Giornata nazionale contro la pedofilia e pedopornografia. Lorenzin: “Abusi sui minori forma di violenza inaccettabile”

Giornata nazionale contro la pedofilia e pedopornografia. Lorenzin: “Abusi sui minori forma di violenza inaccettabile”

Giornata nazionale contro la pedofilia e pedopornografia. Lorenzin: “Abusi sui minori forma di violenza inaccettabile”
In occasione della ricorrenza il Ministro della salute ha sottolineato l'importanza del potenziamento dei centri di ascolto sul territorio, di una maggiore attenzione alla salute mentale dei minori e del saper intercettare i segnali di disagio che i minori lanciano. "Necessario rendere più capillare lo sviluppo di servizi per l’assistenza alle vittime presso i Pronto Soccorso".

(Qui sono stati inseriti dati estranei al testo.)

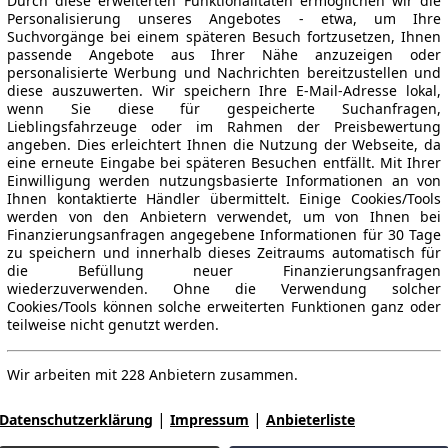
Durch diese erweiterten Funktionalitäten ermöglichen wir die
Personalisierung unseres Angebotes - etwa, um Ihre
Suchvorgänge bei einem späteren Besuch fortzusetzen, Ihnen
passende Angebote aus Ihrer Nähe anzuzeigen oder
personalisierte Werbung und Nachrichten bereitzustellen und
diese auszuwerten. Wir speichern Ihre E-Mail-Adresse lokal,
wenn Sie diese für gespeicherte Suchanfragen,
Lieblingsfahrzeuge oder im Rahmen der Preisbewertung
angeben. Dies erleichtert Ihnen die Nutzung der Webseite, da
eine erneute Eingabe bei späteren Besuchen entfällt. Mit Ihrer
Einwilligung werden nutzungsbasierte Informationen an von
Ihnen kontaktierte Händler übermittelt. Einige Cookies/Tools
werden von den Anbietern verwendet, um von Ihnen bei
Finanzierungsanfragen angegebene Informationen für 30 Tage
zu speichern und innerhalb dieses Zeitraums automatisch für
die Befüllung neuer Finanzierungsanfragen
wiederzuverwenden. Ohne die Verwendung solcher
Cookies/Tools können solche erweiterten Funktionen ganz oder
teilweise nicht genutzt werden.
Wir arbeiten mit 228 Anbietern zusammen.
|
|
Datenschutzerklärung
Impressum
Anbieterliste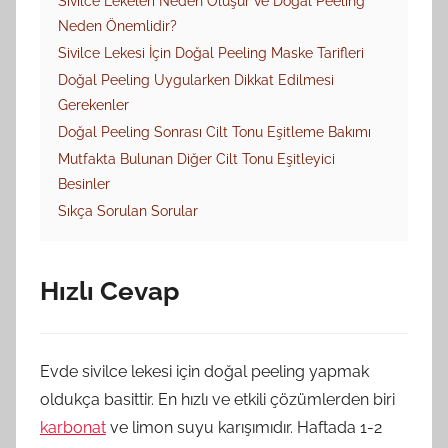
Sivilce Lekeleri Neden Oluşur ve Doğal Peeling
Neden Önemlidir?
Sivilce Lekesi İçin Doğal Peeling Maske Tarifleri
Doğal Peeling Uygularken Dikkat Edilmesi
Gerekenler
Doğal Peeling Sonrası Cilt Tonu Eşitleme Bakımı
Mutfakta Bulunan Diğer Cilt Tonu Eşitleyici
Besinler
Sıkça Sorulan Sorular
Hızlı Cevap
Evde sivilce lekesi için doğal peeling yapmak
oldukça basittir. En hızlı ve etkili çözümlerden biri
karbonat
ve limon suyu karışımıdır. Haftada 1-2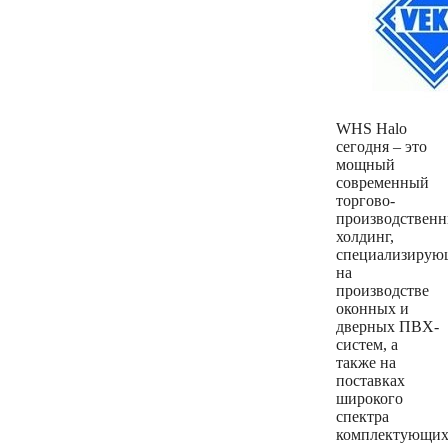
WHS Halo
сегодня – это
мощный
современный
торгово-
производствен
холдинг,
специализирую
на
производстве
оконных и
дверных ПВХ-
систем, а
также на
поставках
широкого
спектра
комплектующи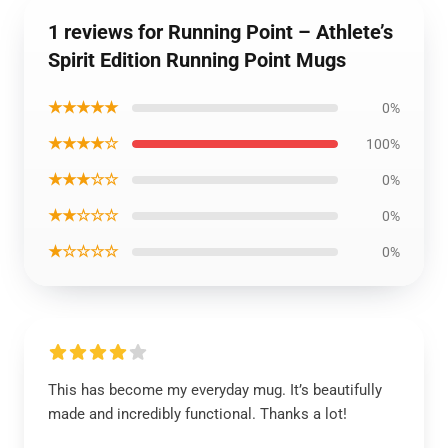
1 reviews for Running Point – Athlete’s
Spirit Edition Running Point Mugs
★★★★★
0%
★★★★☆
100%
★★★☆☆
0%
★★☆☆☆
0%
★☆☆☆☆
0%
This has become my everyday mug. It’s beautifully
made and incredibly functional. Thanks a lot!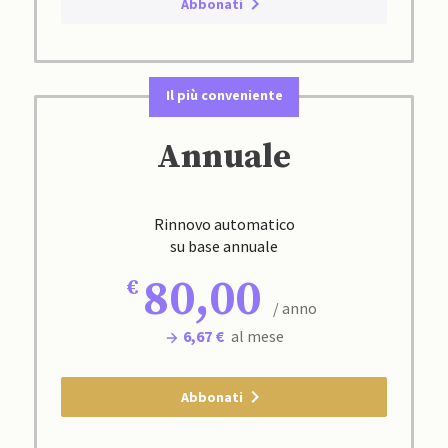
Abbonati
Il più conveniente
Annuale
Rinnovo automatico
su base annuale
80,00
/ anno
6,67 €
al mese
Abbonati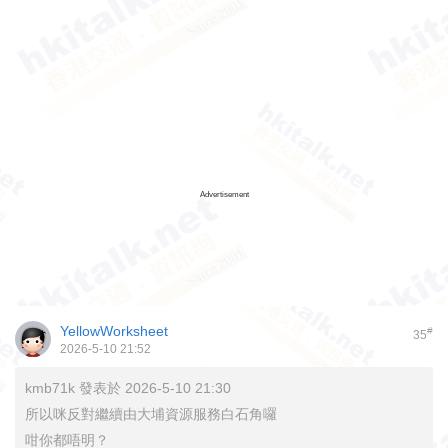
Advertisement
YellowWorksheet
#
35
2026-5-10 21:52
kmb71k 發表於 2026-5-10 21:30
所以咪反對繼續由大埔資源服務白石角囉
咁你都唔明？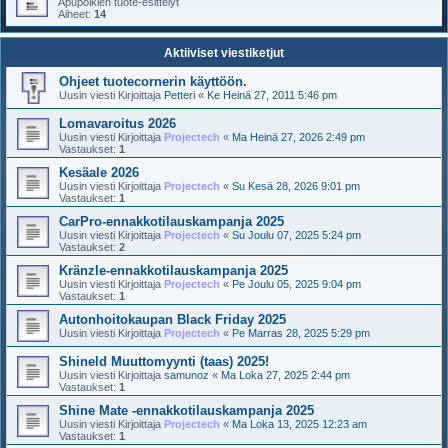
Apupoikien tuote-esittelyt
Aiheet:
14
Aktiiviset viestiketjut
Ohjeet tuotecornerin käyttöön.
Uusin viesti Kirjoittaja
Petteri
«
Ke Heinä 27, 2011 5:46 pm
Lomavaroitus 2026
Uusin viesti Kirjoittaja
Projectech
«
Ma Heinä 27, 2026 2:49 pm
Vastaukset:
1
Kesäale 2026
Uusin viesti Kirjoittaja
Projectech
«
Su Kesä 28, 2026 9:01 pm
Vastaukset:
1
CarPro-ennakkotilauskampanja 2025
Uusin viesti Kirjoittaja
Projectech
«
Su Joulu 07, 2025 5:24 pm
Vastaukset:
2
Kränzle-ennakkotilauskampanja 2025
Uusin viesti Kirjoittaja
Projectech
«
Pe Joulu 05, 2025 9:04 pm
Vastaukset:
1
Autonhoitokaupan Black Friday 2025
Uusin viesti Kirjoittaja
Projectech
«
Pe Marras 28, 2025 5:29 pm
Shineld Muuttomyynti (taas) 2025!
Uusin viesti Kirjoittaja
samunoz
«
Ma Loka 27, 2025 2:44 pm
Vastaukset:
1
Shine Mate -ennakkotilauskampanja 2025
Uusin viesti Kirjoittaja
Projectech
«
Ma Loka 13, 2025 12:23 am
Vastaukset:
1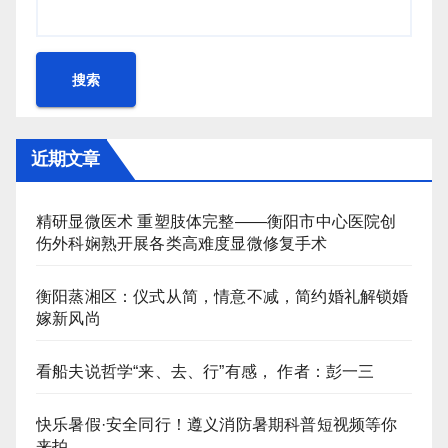
搜索
近期文章
精研显微医术 重塑肢体完整——衡阳市中心医院创
伤外科娴熟开展各类高难度显微修复手术
衡阳蒸湘区：仪式从简，情意不减，简约婚礼解锁婚
嫁新风尚
看船夫说哲学“来、去、行”有感， 作者：彭一三
快乐暑假·安全同行！遵义消防暑期科普短视频等你
来拍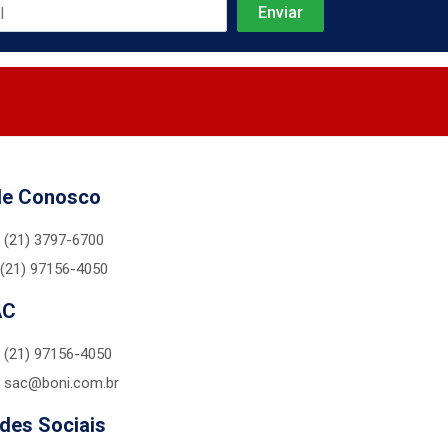
le Conosco
(21) 3797-6700
(21) 97156-4050
AC
(21) 97156-4050
sac@boni.com.br
des Sociais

“Gli abusi sessuali sui minori rappresentano una delle più inaccettabili forme di violenza che, purtroppo, come nel caso della violenza sulle donne, è ancora oggi poco denunciata. Anche per questo per prevenire l’abuso e la violenza sui minori sono fondamentali le sinergie tra istituzioni, associazioni, famiglie. Sono necessari il potenziamento dei centri di ascolto sul territorio, una maggiore attenzione alla salute mentale dei minori o all’identificazione precoce delle famiglie a rischio, saper intercettare le dipendenze patologiche e i numerosi segnali di disagio che il minore lancia come richiesta di aiuto". Così il ministro della Salute, Beatrice Lorenzin, è intervenuta in occasione della ricorrenza della Giornata nazionale contro la pedofilia e la pedopornografia.
 
"Emerge da una parte l’importanza della cooperazione tra scuole, servizi sociali e sanitari, autorità giudiziarie e operatori che lavorano con bambini e famiglie e dall’altra la necessità di una maggiore consapevolezza del fenomeno attraverso forme di informazione e sensibilizzazione culturale e una formazione più specifica per gli operatori che lavorano a contatto con i bambini e le famiglie. A tutt’oggi – ha concluso Lorenzin – è necessario rendere ancora più capillare lo sviluppo di servizi idonei all’assistenza alle vittime di violenza sessuale e domestica presso i Pronto Soccorso ospedalieri, anche attraverso la diffusione del modello Codice Rosa che sono convinta essere un percorso idoneo per offrire accoglienza, assistenza, ascolto e informazione alle donne ed ai minori che afferiscono ai servizi sanitari e che presentano caratteristiche direttamente o indirettamente collegabili a una storia di maltrattamento e abuso”.